Keterangsangan emosi yang berasal dari provokasi dapat segera muncul kembali ketika individu mengingat kejadian yang membuat mereka marah (Caprara dkk, 1994). Dengan kata lain, faktor-faktor kognitif sering kali membuat dampak katarsis, jika ada hanya berumur pendek. Agresi terbuka tampaknya tidak berkurang dengan; (1) melihat adegan kekerasan di media (Geen, 1998), (2) menyerang objek mati (Bushman, Baumeister, & Stack, 1999; Mallick & McCandless, 1966), atau (3) melakukan agresi verbal terhadap orang lain, bahkan beberapa temuan menyatakan bahwa agresi dapat ditingkatkan oleh aktivitas ini.
3. Intervensi Kognitif (Permintaan Maaf dan Mengatasi Defisit Kognitif)
Pengakuan kesalahan-kesalahan yang meliputi permintaan ampun/maaf sesungguhnya sering kali sangat bermanfaat untuk mengurangi agresi (Kameda, Ohbuchi & Agarie, 1989). Sama halnya, alasan-alasan yang baik (good excuses) yang merujuk pada faktor-faktor di luar kontrol pemberi alasan – juga dapat efektif mengurangi marah dan agresi terbuka dari orang-orang yang telah diprovokasi dalam kadar tertentu (Baron, 1989b; Weiner dkk., 1987). Jadi jika Anda merasa bahwa Anda membuat orang lain marah, segeralah minta maaf. Masalah yang dapat Anda hindari membuat ucapan “saya menyesal” menjadi berharga.
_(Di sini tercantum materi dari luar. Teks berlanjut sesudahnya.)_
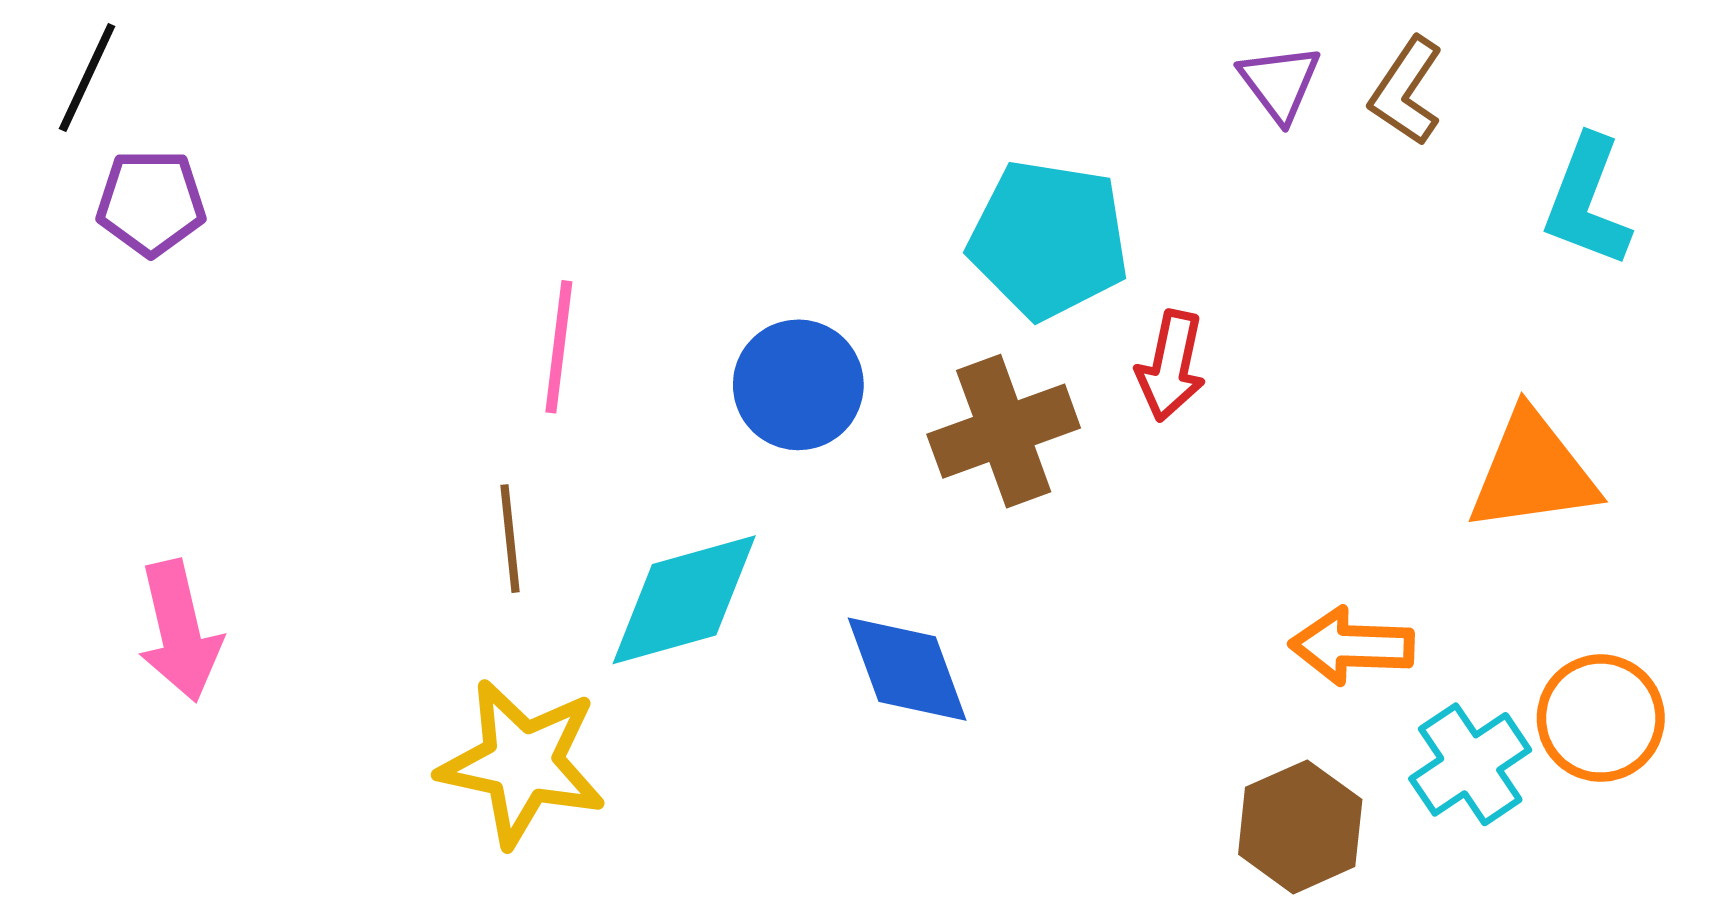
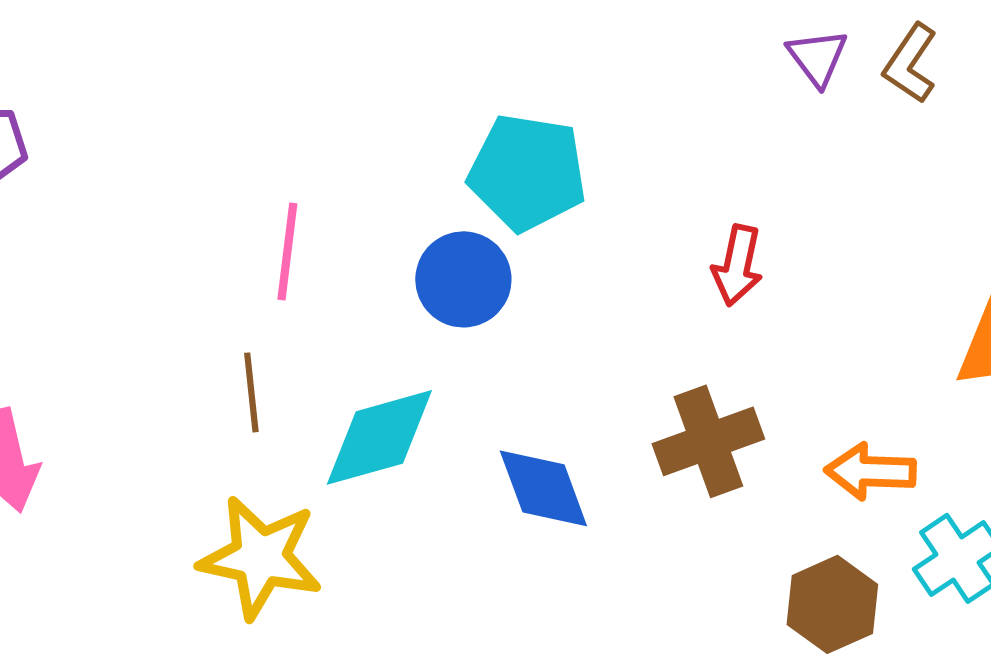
cyan pentagon: (1049, 239) -> (527, 172), moved
brown cross: (1004, 431) -> (708, 441), moved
4. Pemaparan Terhadap Model Non-agresif (Pertahanan yang Menular)
Jika pemaparan terhadap tindakan agresif yang dilakukan orang lain di media atau secara langsung dapat meningkatkan agresi, tampaklah memungkinkan bahwa pemaparan terhadap perilaku nonagresif menghasilkan dampak yang sebaliknya. Bahkan, hasil dari beberapa penelitian, menunjukkan bahwa hal ini memang benar (misalnya, Baron, 1972b; Donnerstein & Donnerstein, 1976).
5. Pelatihan dalam Keterampilan Sosial (Belajar untuk Memiliki Hubungan Baik dengan Orang Lain)
Salah satu alasan mengapa banyak orang yang terlibat dalam tanggapan agresif adalah karena mereka tidak memiliki keterampilan sosial dasar. Mereka tidak mengetahui bagaimana merespons provokasi dari orang lain dalam cara yang akan menenangkan orang lain ini alih-alih mengganggu mereka. Mereka tidak tahu bagaimana caranya untuk membuat permintaan atau bagaimana caranya untuk menolak permintaan orang lain tanpa membuat orang lain tersebut marah.
Orang-orang yang tidak memiliki keterampilan sosial dasar tampak terlibat dalam kekerasan dengan proporsi yang cukup tinggi di banyak masyarakat (Toch, 1985), jadi membekali orang-orang ini dengan keterampilan sosial yang lebih baik dapat sangat bermanfaat untuk mengurangi agresi.
6. Respons yang Tidak Tepat (Sulit Untuk Tetap Marah Jika Anda Tersenyum)
Bayangkan Anda berada dalam situasi di mana Anda merasa diri Anda marah dan kemudian seseorang menceritakan sebuah lelucon yang membuat Anda tertawa. Apakah Anda akan tetap marah ? Mungkin tidak. Kemungkinannya besar bahwa ketika Anda tertawa, Anda akan merasa kemarahan Anda berkurang. Mengapa? Karena tertawa dan afek positif yang dibawanya tidak sesuai dengan perasaan marah dan tindakan agresi.
Hal ini merupakan dasar dari pendekatan lain untuk mengurangi agresi, yang dikenal sebagai teknik respons yang tidak tepat (incompatible response techniques) (misalnya. Baron, 1993b). Teknik menyatakan bahwa agresi akan berkurang jika individu dipaparkan pada kejadian atau stimulus yang menyebabkan mereka mengalami keadaan afeksi yang tidak tepat dengan kemarahan atau agresi.